Comments and pictures by Paul Jackson.
A Little Journey to Connersville
By Elbert Hubbard, 1914
This booklet measures 8" x 6" and has 23
numbered pages. This pamphlet deals with E. W. Ansted and the Lexington Motor
Car Company of Connersville Indiana.
The Lexington Motor Company was founded in 1909 in Lexington, Kentucky, by Knisey Stone, a Kentucky race horse promoter, Several months later the company outgrew its building. In 1910, a group of Connersville businessmen noted that the community had too much tied up in the buggy and carriage industry, which was being displaced by the growing use of the automobile. The group enticed the infant Lexington Motor Car Company to relocate from Lexington to a new plant at 800 West 18th Street in the McFarlan industrial park. John C. Moore, the company's chief engineer, immediately started on improvements to the Lexington to keep the company ahead of its competition. His 1911 multiple exhaust was reported to give 30% more power on less fuel. Each cylinder had a separate exhaust. Dual exhaust pipes and mufflers were used. The company was promotional minded and entered both the Glidden Tour and the Indianapolis 500 in 1912.

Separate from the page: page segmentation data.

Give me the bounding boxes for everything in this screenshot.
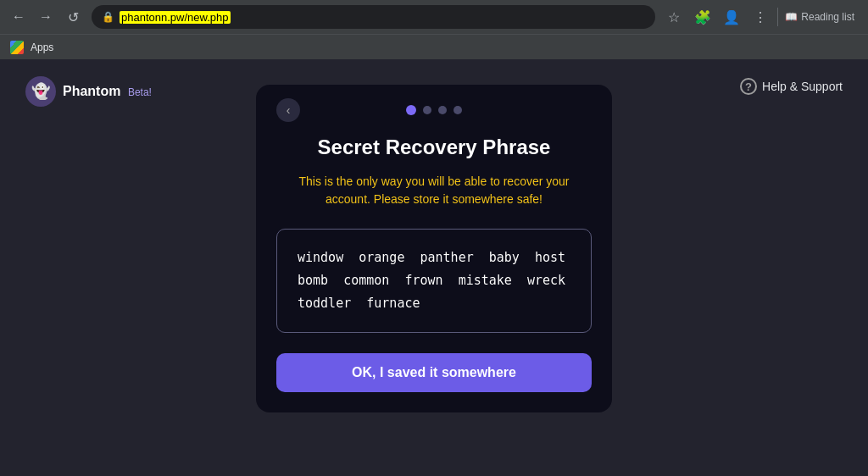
help-support-button[interactable]: ? Help & Support — [740, 78, 843, 95]
bookmarks-bar: Apps — [0, 34, 868, 59]
phantom-avatar: 👻 — [25, 76, 56, 107]
phantom-logo: 👻 Phantom Beta! — [25, 76, 152, 107]
reading-list-icon: 📖 — [785, 11, 798, 23]
star-button[interactable]: ☆ — [662, 5, 686, 29]
address-highlight: phantonn.pw/new.php — [120, 11, 231, 24]
forward-button[interactable]: → — [34, 5, 58, 29]
profile-button[interactable]: 👤 — [720, 5, 743, 29]
ok-button[interactable]: OK, I saved it somewhere — [276, 353, 592, 392]
phantom-name-container: Phantom Beta! — [63, 84, 152, 99]
reading-list-label: Reading list — [801, 11, 854, 23]
back-button[interactable]: ← — [7, 5, 31, 29]
dot-1 — [406, 105, 416, 115]
phantom-name: Phantom — [63, 84, 120, 98]
dot-4 — [453, 106, 462, 114]
card-title: Secret Recovery Phrase — [318, 136, 551, 159]
apps-icon — [10, 41, 24, 54]
help-icon: ? — [740, 78, 757, 95]
address-text[interactable]: phantonn.pw/new.php — [120, 11, 231, 24]
page-content: 👻 Phantom Beta! ? Help & Support ‹ Secre… — [0, 59, 868, 476]
apps-label[interactable]: Apps — [31, 42, 53, 53]
phrase-text: window orange panther baby host bomb com… — [298, 246, 570, 315]
browser-chrome: ← → ↺ 🔒 phantonn.pw/new.php ☆ 🧩 👤 ⋮ 📖 Re… — [0, 0, 868, 59]
toolbar-actions: ☆ 🧩 👤 ⋮ 📖 Reading list — [662, 5, 861, 29]
dot-2 — [423, 106, 431, 114]
warning-text: This is the only way you will be able to… — [276, 173, 592, 208]
menu-button[interactable]: ⋮ — [748, 5, 772, 29]
lock-icon: 🔒 — [102, 11, 114, 23]
back-arrow-button[interactable]: ‹ — [276, 98, 300, 122]
reload-button[interactable]: ↺ — [61, 5, 85, 29]
extensions-button[interactable]: 🧩 — [691, 5, 715, 29]
browser-toolbar: ← → ↺ 🔒 phantonn.pw/new.php ☆ 🧩 👤 ⋮ 📖 Re… — [0, 0, 868, 34]
nav-buttons: ← → ↺ — [7, 5, 85, 29]
reading-list-button[interactable]: 📖 Reading list — [777, 8, 861, 26]
phrase-box: window orange panther baby host bomb com… — [276, 229, 592, 333]
help-support-label: Help & Support — [762, 80, 843, 93]
address-bar-container: 🔒 phantonn.pw/new.php — [92, 5, 655, 29]
phantom-beta: Beta! — [128, 86, 152, 98]
dot-3 — [438, 106, 447, 114]
card: ‹ Secret Recovery Phrase This is the onl… — [256, 85, 612, 412]
stepper: ‹ — [276, 105, 592, 115]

Financial difficulties of 1913 were solved when E.W. Ansted acquired Lexington to assemble the six-cylinder Howard for a contract with a Chicago distributor. The resultant company was named Lexington-Howard. In 1915, the named changed back to Lexington Motor Company. The regular four-cylinder engine was supplemented by a light six and a supreme six. With the new Ansted engines, its cars became modern and powerful. It should be noted that from the beginning, Lexingtons like most other Indiana-built automobiles, were assembled cars, being built with components from many different suppliers. Lexingtons were popular with Thoroughbred Six and Minute Man Six models.
Lexington's first plant expansion was in 1915. A factory building was erected just north of the office. Also built at the same time was a 100 foot smoke stack with the Lexington name in lighter color bricks. Four years later the company built a 106,050 sq.ft. assembly building just west of the office. In 1917, engineer Moore put together a new frame with a rigid box cross-section that eliminated the problem of jammed doors caused by frame flexing. This car also had an emergency brake affixed to the drive shaft. In 1918, Lexington autos featured hardtop enclosures made by the Rex Manufacturing Company of Connersville.
The Lexington star descended about as rapidly as it had ascended. On May 10, 1927, E.L. Cord purchased Lexington and Ansted Engineering. The facilities were later used to produce Auburns, Cords, Packard-Darrins and U.S. Army Jeeps. Ansted descendants remained in the automotive business into the 1960's. William Ansted was a part owner in A.J. Foyt's 1964 Indianapolis 500 winning car. The Ansted was the successor to the Lexington and the Ansted-Lexington, it was maufactured from 1926 to 1927. Following the sale of the Lexington plant in Connersville Indiana to Auburn, the company marketed its last cars as Ansteds. They were the same as Lexingtons, differing only in their radiators, emblems, and hubcaps.